L'anesthésiste des cliniques de Besançon continue de clamer son innocence. Soupçonné d'avoir volontairement empoisonné sept patients et tué deux malades entre 2008 et 2017 à la clinique Saint-Vincent et à la Polyclinique de Franche-Comté, il a récemment demandé la levée de sa mise en examen pour être placé sous le statut de témoin assisté. Un coup de poker culotté et risqué pour Maître Frédéric Berna. D'après l'avocat des victimes, même les cliniques ont désormais du mal à défendre leur médecin.

"Les cliniques elles-mêmes sont désormais convaincues de sa responsabilité"

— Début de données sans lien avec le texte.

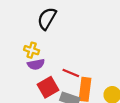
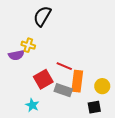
purple semicircle: (36, 64) -> (16, 55), moved

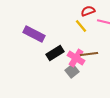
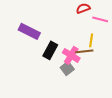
yellow line: (81, 26) -> (91, 40), moved, turned 48
black rectangle: (55, 53) -> (50, 50), turned -30

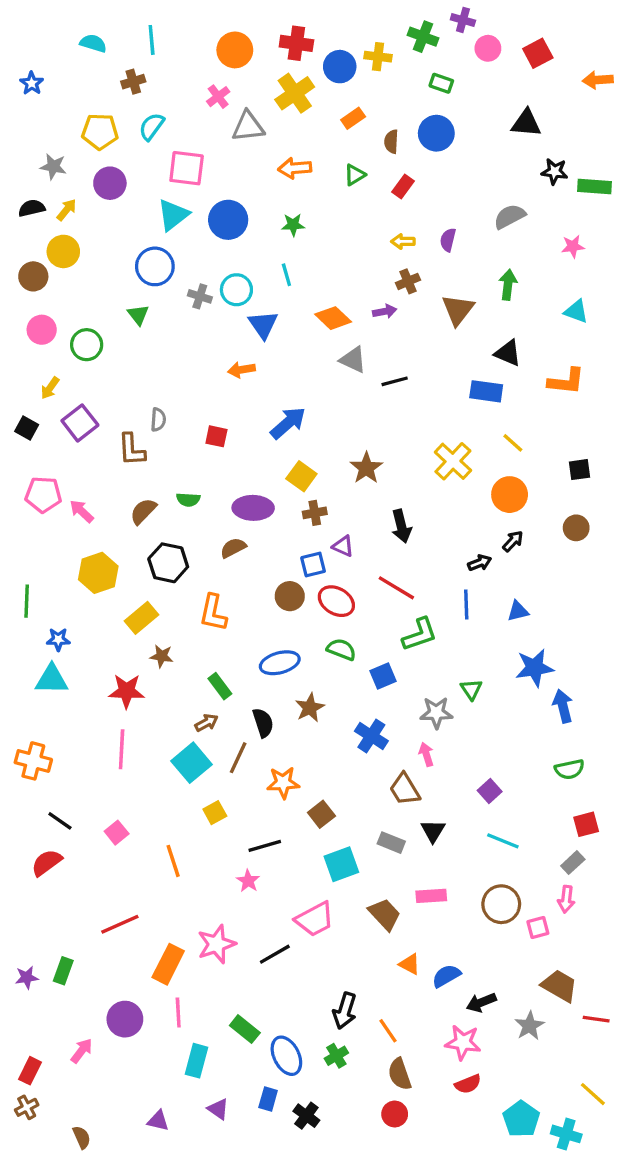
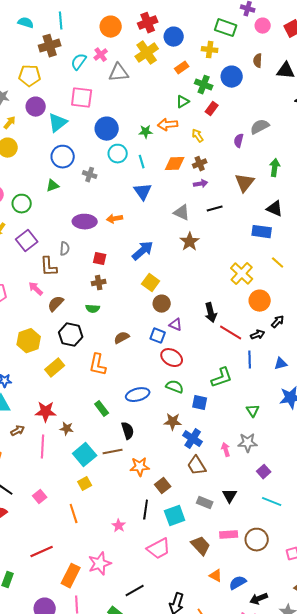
green cross: (423, 37) -> (204, 85), moved
red cross: (296, 43) -> (148, 23), turned -30
yellow cross: (378, 57) -> (210, 50), moved
brown cross: (133, 82) -> (50, 46), size x1.5
green rectangle: (441, 83) -> (226, 28), moved, size x1.5
cyan semicircle: (152, 127) -> (79, 62), moved
brown semicircle: (391, 142) -> (258, 61), moved
orange arrow: (295, 168) -> (168, 125), moved
cyan triangle: (173, 215) -> (58, 123), moved
gray semicircle: (510, 216) -> (260, 127), moved
yellow arrow: (403, 241) -> (198, 136), moved, turned 56
brown cross: (408, 281) -> (200, 164), moved
cyan circle: (236, 290) -> (118, 154), moved
green triangle: (138, 315) -> (53, 186), turned 48
orange diamond: (333, 318) -> (175, 164), moved, turned -45
blue triangle: (263, 325) -> (143, 192), moved
black line: (395, 381) -> (215, 209), moved
purple square: (80, 423) -> (27, 241), moved
brown star: (366, 468) -> (190, 242), moved
orange circle: (510, 495) -> (260, 301), moved
green semicircle: (188, 500) -> (93, 309), moved
purple ellipse: (253, 508) -> (85, 222), moved
pink arrow: (82, 511) -> (36, 289), moved
brown cross: (315, 513) -> (99, 283), moved
brown semicircle: (233, 548) -> (122, 338), moved
blue square: (313, 564) -> (158, 336), turned 35
red line: (396, 588) -> (231, 333), moved
brown circle: (290, 596) -> (162, 304), moved
brown star: (162, 656) -> (67, 429), moved
blue square: (383, 676) -> (200, 403), turned 35
brown star: (310, 708) -> (173, 422), moved, turned 30
gray star: (436, 713) -> (248, 443), moved
brown arrow: (206, 723) -> (18, 431), moved
brown line: (238, 758) -> (113, 452), turned 54
brown trapezoid: (405, 789) -> (197, 466), moved
yellow square: (215, 813) -> (85, 484), moved
black line: (265, 846) -> (146, 510), moved, turned -66
brown circle: (501, 904) -> (257, 540), moved
black line: (275, 954) -> (135, 591), moved

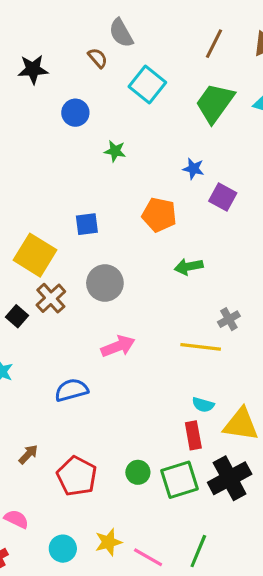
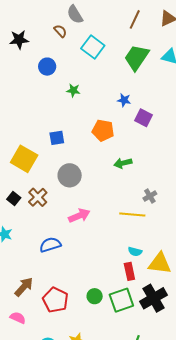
brown cross: (51, 298) -> (38, 197), moved
brown arrow: (28, 454) -> (24, 287), size x1.5
pink semicircle: (16, 519) -> (18, 318), moved

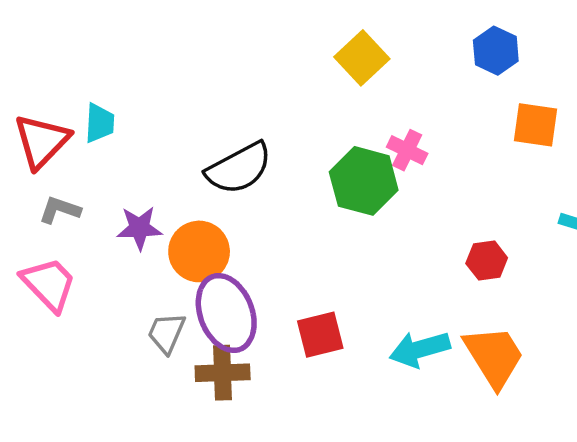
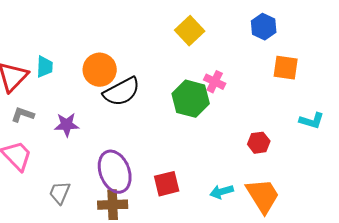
orange circle: (199, 251) -> (100, 70), moved
gray trapezoid: (166, 333) -> (60, 193), moved
cyan arrow: (420, 349) -> (222, 192), size x0.7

"Les établissements hospitaliers dans lesquels il exerçait, faisaient preuve de beaucoup de réserve jusqu’ici, reconnaît Me Frédéric Berna, mais après de multiples vérifications, nous ont fait savoir à nous, victimes physiques, qu’elles étaient désormais à peu près convaincue de la responsabilité du docteur Péchier. Elles vont même soutenir le fait qu’il faille le maintenir en examen. Ce sont des éléments importants. Elles prennent clairement position et cela laisse à penser que le ciel s’assombrit au-dessus de la tête du docteur Péchier, plutôt qu’il ne s’éclaircit comme il essaye de le faire croire", plaide l’avocat.

Me Berna : "Trop c'est trop".

Une ligne de défense culottée

"Trop c’est trop", dénonce donc l’avocat qui ne voit aucune raison valable de lever la mise en examen. "Il vient soutenir qu’il n’y a rien dans ce dossier et que nous nous sommes tous égarés en le soupçonnant. Les victimes n’ont jamais hurlé au scandale, ont toujours respecté la présomption d’innocence et réclament seulement la vérité", rappelle Frédéric Berna. Dans cette affaire, le docteur Péchier "multiplie les coups de poudre aux yeux plutôt que les explications franches et honnêtes."

Me Berna : "le docteur Péchier multiplie les coups de poudre aux yeux".

"Aucun élément à charge contre le docteur Péchier dans le dossier"

Des propos totalement "mensongers" réagit à son tour Me Randall Schwerdorffer, l'avocat de Frédéric Péchier. "C'est faux, il n'y a aucun élément à charge contre le docteur Péchier dans le dossier depuis sa mise en examen. Ce n'est qu'une tentative d'intoxication de l'opinion publique de mon confrère" dénonce la défense qui demande le passage du docteur Péchier sous le statut de témoin assisté. "Ce n'est pas du buzz, c'est de la procédure, c'est du droit pénal, se défend Me Schwerdorffer. Et cela change tout parce qu'un témoin assisté ne peut pas être soumis à un contrôle judiciaire, parce que j'estime qu'avec l'absence de charge dans ce dossier il est totalement anormal qu'il n'ait pas le droit de pratiquer son activité d'anesthésiste et parce qu'un témoin assisté, dans l'opinion publique, est beaucoup moins présumé coupable qu'un mis en examen." La justice bisontine en décidera à huis clos, ce mercredi 6 septembre.

Me Schwerdorffer : "C'est une tentative d'intoxication de l'opinion publique."